Shannah Kennedy (15:05.977)

Yes, absolutely.

Jess (15:07.434)

The last question, which I know you do so well, and it can be either fun things coming up or fun things that you do on the daily, but what fun things do you have or that you turn to in your life to, you know, be light, have joy and just, you know, not take yourself too seriously.

Shannah Kennedy (15:25.869)

Yeah, I don’t take myself seriously at all, I have to say. Fun things, I suppose a lot of people like fun things like, oh, you know, I go to parties or whatever, and that’s just not me. So for me, fun is going to yoga. For me, fun is, oh my gosh, I’m gonna book a massage this afternoon. So I don’t need a lot, but I do a lot, you know? Like it’s fun for me to go to a health retreat. It’s fun for me to.

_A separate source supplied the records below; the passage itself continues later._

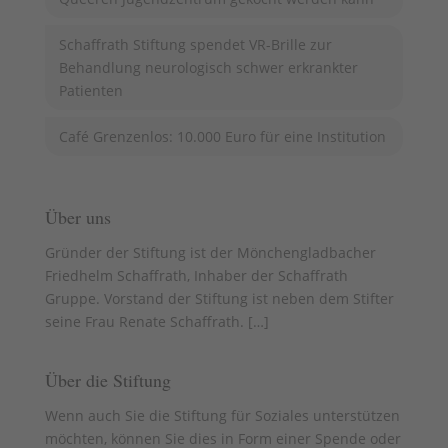
Schaffrath Stiftung spendet VR-Brille zur
Behandlung neurologisch schwer erkrankter
Patienten
Café Grenzenlos: 10.000 Euro für eine Institution
Über uns
Gründer der Stiftung ist der Mönchengladbacher
Friedhelm Schaffrath, Inhaber der Schaffrath
Gruppe. Vorstand der Stiftung ist neben dem Stifter
seine Frau Renate Schaffrath. [
…
]
Über die Stiftung
Wenn auch Sie die Stiftung für Soziales unterstützen
möchten, können Sie dies in Form einer Spende oder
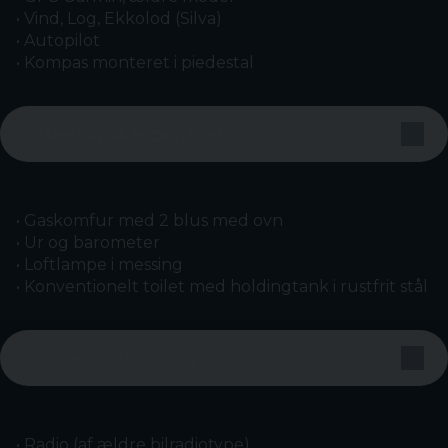
• Vind, Log, Ekkolod (Silva)
• Autopilot
• Kompas monteret i piedestal
Interiør & Komfort
• Gaskomfur med 2 blus med ovn
• Ur og barometer
• Loftlampe i messing
• Konventionelt toilet med holdingtank i rustfrit stål
Underholdning
• Radio (af ældre bilradiotype)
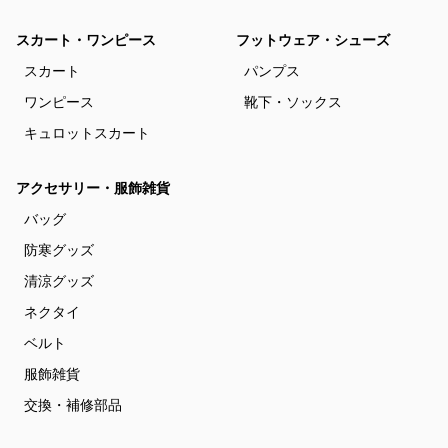
スカート・ワンピース
フットウェア・シューズ
スカート
パンプス
ワンピース
靴下・ソックス
キュロットスカート
アクセサリー・服飾雑貨
バッグ
防寒グッズ
清涼グッズ
ネクタイ
ベルト
服飾雑貨
交換・補修部品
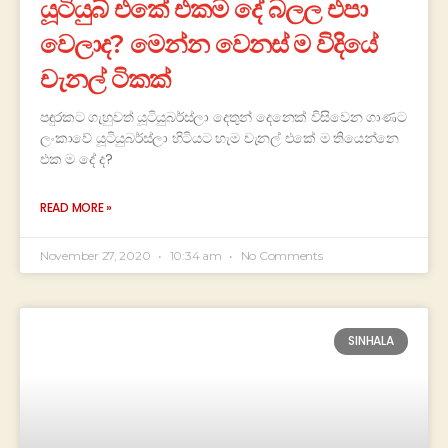
යූටියුබ් එකේ එකම දේ බලල එපා
වෙලාද? මෙන්න වෙනස් ම විදියේ
චැනල් ටිකක්
පඳුරකට ගැහුවත් යූටියුබර්ස්ලා දෙතුන් දෙනෙක් විසිවෙන ගාණට
ලංකාවේ යූටියුබර්ස්ලා හිටියට හැම චැනල් එකේ ම තියෙන්නෙ
එ‍ක ම දේ ද?
READ MORE »
November 27, 2020
10:34 am
No Comments
SINHALA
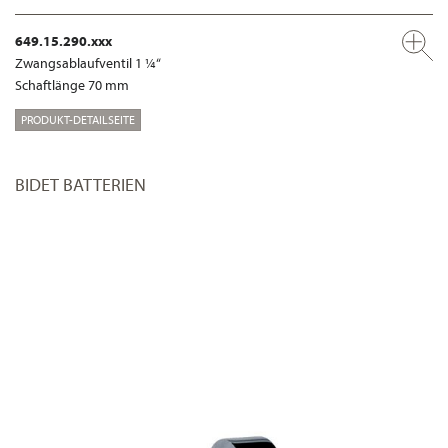
649.15.290.xxx
Zwangsablaufventil 1 ¼“
Schaftlänge 70 mm
PRODUKT-DETAILSEITE
BIDET BATTERIEN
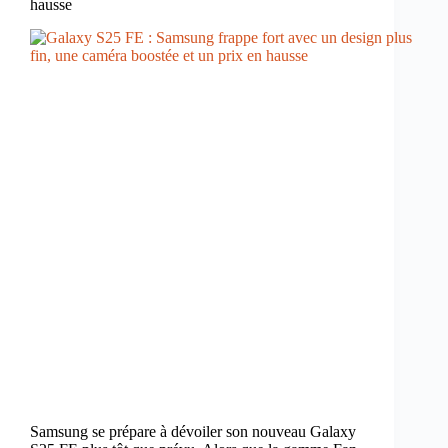
hausse
Samsung se prépare à dévoiler son nouveau Galaxy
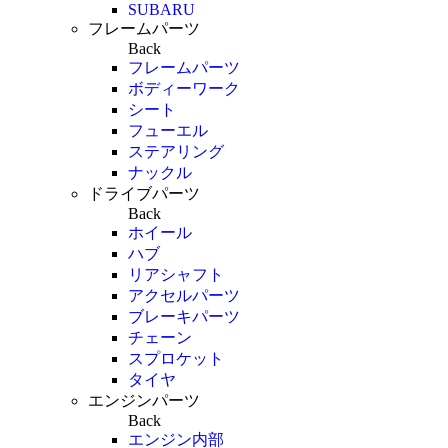
SUBARU
フレームパーツ
Back
フレームパーツ
ボディーワーク
シート
フューエル
ステアリング
ナックル
ドライブパーツ
Back
ホイール
ハブ
リアシャフト
アクセルパーツ
ブレーキパーツ
チェーン
スプロケット
タイヤ
エンジンパーツ
Back
エンジン内部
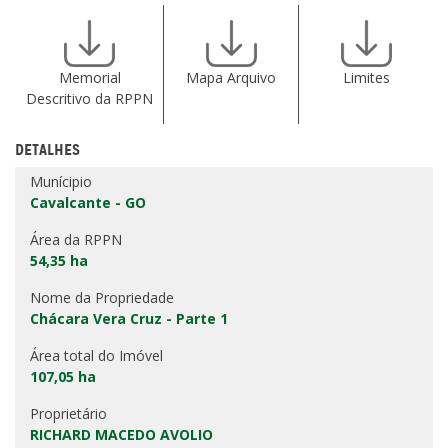
Memorial
Mapa Arquivo
Limites
Descritivo da RPPN
DETALHES
Munícipio
Cavalcante - GO
Área da RPPN
54,35 ha
Nome da Propriedade
Chácara Vera Cruz - Parte 1
Área total do Imóvel
107,05 ha
Proprietário
RICHARD MACEDO AVOLIO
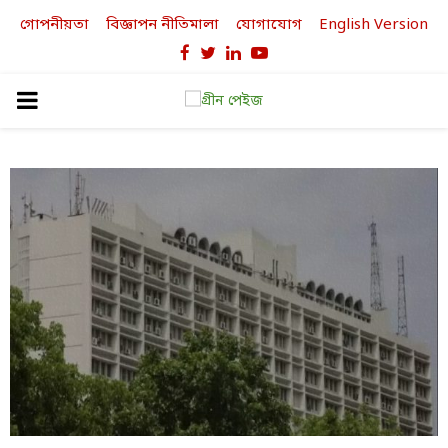
গোপনীয়তা
বিজ্ঞাপন নীতিমালা
যোগাযোগ
English Version
Facebook
Twitter
Linkedin
Youtube
PRIMARY
MENU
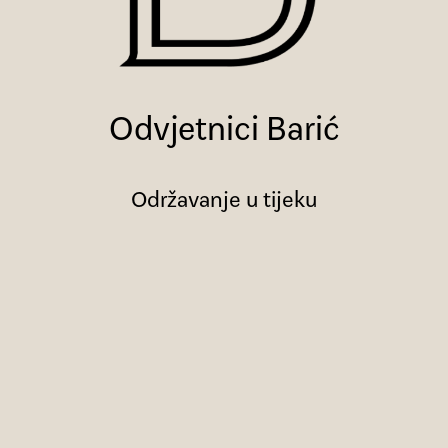
Odvjetnici Barić
Održavanje u tijeku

things with my family and go and see musicals. I really love music. So putting music on just lights my soul. So I think I don’t do a lot of parties so to speak but I have my own little fun in my own world. Um just going for a walk you know. Maybe I’m a little bit strange but it’s actually not that glamorous.

Jess (16:16.218)

No, but it’s, that is your fun and it’s also fun I think for a lot of people can be self-harming and self-like detrimental to what they’re trying to achieve. So I think reshaping what we think of fun is exactly what you’ve just said. And the other thing you do really well is celebrate, you know. I see you and Colleen on Instagram having a cocktail celebrating a speaking gig or a busy week or a book completion. I think, I think that goes in there as well. That’s fun and, and that’s

celebrating the little things, little and big.

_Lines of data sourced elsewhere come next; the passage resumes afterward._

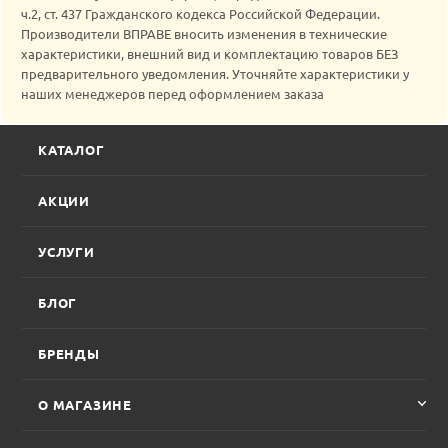
ч.2, ст. 437 Гражданского кодекса Российской Федерации.
Производители ВПРАВЕ вносить изменения в технические
характеристики, внешний вид и комплектацию товаров БЕЗ
предварительного уведомления. Уточняйте характеристики у
наших менеджеров перед оформлением заказа
КАТАЛОГ
АКЦИИ
УСЛУГИ
БЛОГ
БРЕНДЫ
О МАГАЗИНЕ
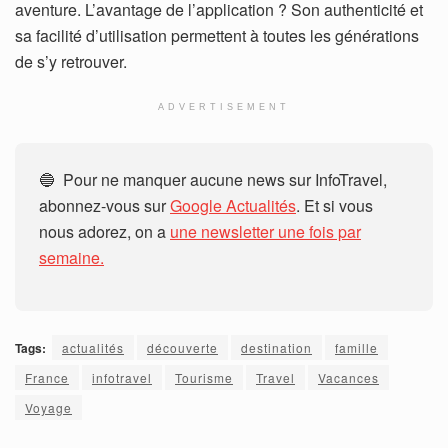
aventure. L’avantage de l’application ? Son authenticité et
sa facilité d’utilisation permettent à toutes les générations
de s’y retrouver.
ADVERTISEMENT
🔵 Pour ne manquer aucune news sur InfoTravel,
abonnez-vous sur
Google Actualités
. Et si vous
nous adorez, on a
une newsletter une fois par
semaine.
Tags:
actualités
découverte
destination
famille
France
infotravel
Tourisme
Travel
Vacances
Voyage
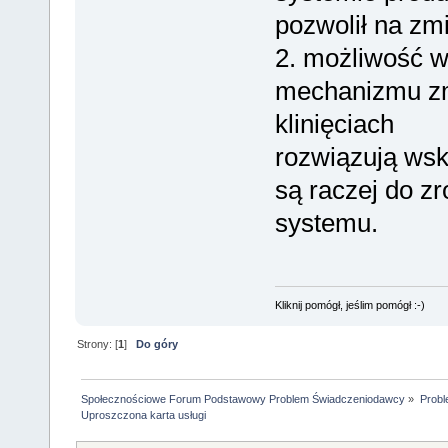
pozwolił na zm
2. możliwość w
mechanizmu zm
klinięciach
rozwiązują wsk
są raczej do zr
systemu.
Kliknij pomógł, jeślim pomógł :-)
Strony: [
1
]
Do góry
Społecznościowe Forum Podstawowy Problem Świadczeniodawcy
»
Probl
Uproszczona karta usługi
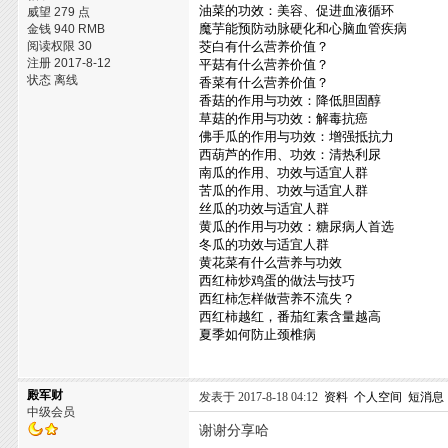
油菜的功效：美容、促进血液循环
威望 279 点
魔芋能预防动脉硬化和心脑血管疾病
金钱 940 RMB
阅读权限 30
茭白有什么营养价值？
注册 2017-8-12
平菇有什么营养价值？
状态 离线
香菜有什么营养价值？
香菇的作用与功效：降低胆固醇
草菇的作用与功效：解毒抗癌
佛手瓜的作用与功效：增强抵抗力
西葫芦的作用、功效：清热利尿
南瓜的作用、功效与适宜人群
苦瓜的作用、功效与适宜人群
丝瓜的功效与适宜人群
黄瓜的作用与功效：糖尿病人首选
冬瓜的功效与适宜人群
黄花菜有什么营养与功效
西红柿炒鸡蛋的做法与技巧
西红柿怎样做营养不流失？
西红柿越红，番茄红素含量越高
夏季如何防止颈椎病
殿军财
发表于 2017-8-18 04:12
资料
个人空间
短消息
中级会员
谢谢分享哈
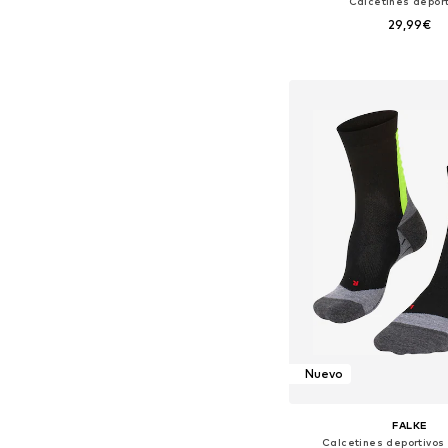
Calcetines deport
29,99€
Tallas disponibles: 35-38,
Añadir a la c
Nuevo
FALKE
Calcetines deportivos 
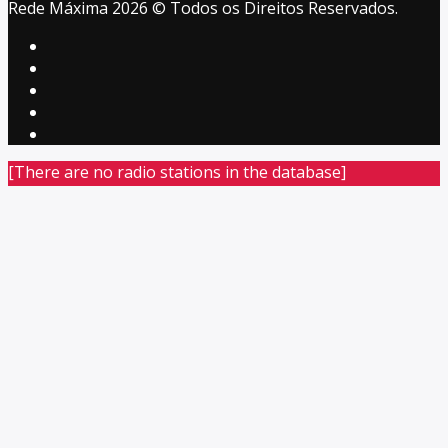
Rede Máxima 2026 © Todos os Direitos Reservados.
[There are no radio stations in the database]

Shannah Kennedy (16:46.853)

Yeah, yeah and that’s part of the book, you know that’s the last chapter in the book is learning to celebrate life and learning to celebrate all of the small wins and I always talk about it in my talks like a football team and if you went and kicked a goal and nobody celebrated why would you go and want to do that again because it hurts a bit and what we do is we set goals they hurt a bit we achieve them but we forget to celebrate.

And we forget just to celebrate showing up. So really learning to do the mirror work, to high five yourself, to pass compliments out. They’re free, you know, celebrate other people. But really learning to celebrate yourself and just sitting in the smallest of wins. Like, oh, I sent off that proposal and it was a bit uncomfortable. Or I picked up the phone and instead of texting and emailing, you know, just celebrate all of the small things that you’re doing.

Because when we have a life of celebration and a life of gratitude, we feel life. There is a deep fulfilment in there. It’s not all about just ticking lists and being an achievement junkie. And celebration, I think for me, especially now in my 50s, is front and centre. And it doesn’t mean I need to celebrate and go out and spend a lot of money. It actually just means just fist pumping, you know, small things.

It’s really exciting and it becomes really addictive.

Jess (18:13.03)

I love that. I think that’s a great place to finish. Shanna, thank you for your time and patience today. We’ve had a bit going on here with the technical side of things, but I will link your website, your socials, the new book. I will link all of that in the show notes. Everyone, if you’re not following Shanna, get involved. Obviously I’ve mentioned, Shanna is a coach of mine and I just find invaluable. You keep me grounded.

I am the achievement junkie, I am, and I’m working on that. But these are learned behaviors, which take time and support to work through. But you’re amazing, and I’ve loved today’s chat. I’m sure a lot of people will get a lot of value and rush out, get the book when it’s available, elevate, it’s everyone’s word for 2024.

Shannah Kennedy (18:47.335)

I think you’re doing a great job.

Shannah Kennedy (19:04.441)

Thank you and thanks for having me. And you know, the most important thing is that you don’t know whose life you’re changing to because someone could be listening to this in the car or on a walk and they might take something that you said or I said, and they may elevate their life because of it. So thank you, really thank you for doing this and giving this gift to the world and sharing your expertise as well.

Jess (19:29.834)

What a way to finish up. Thanks, Shanna.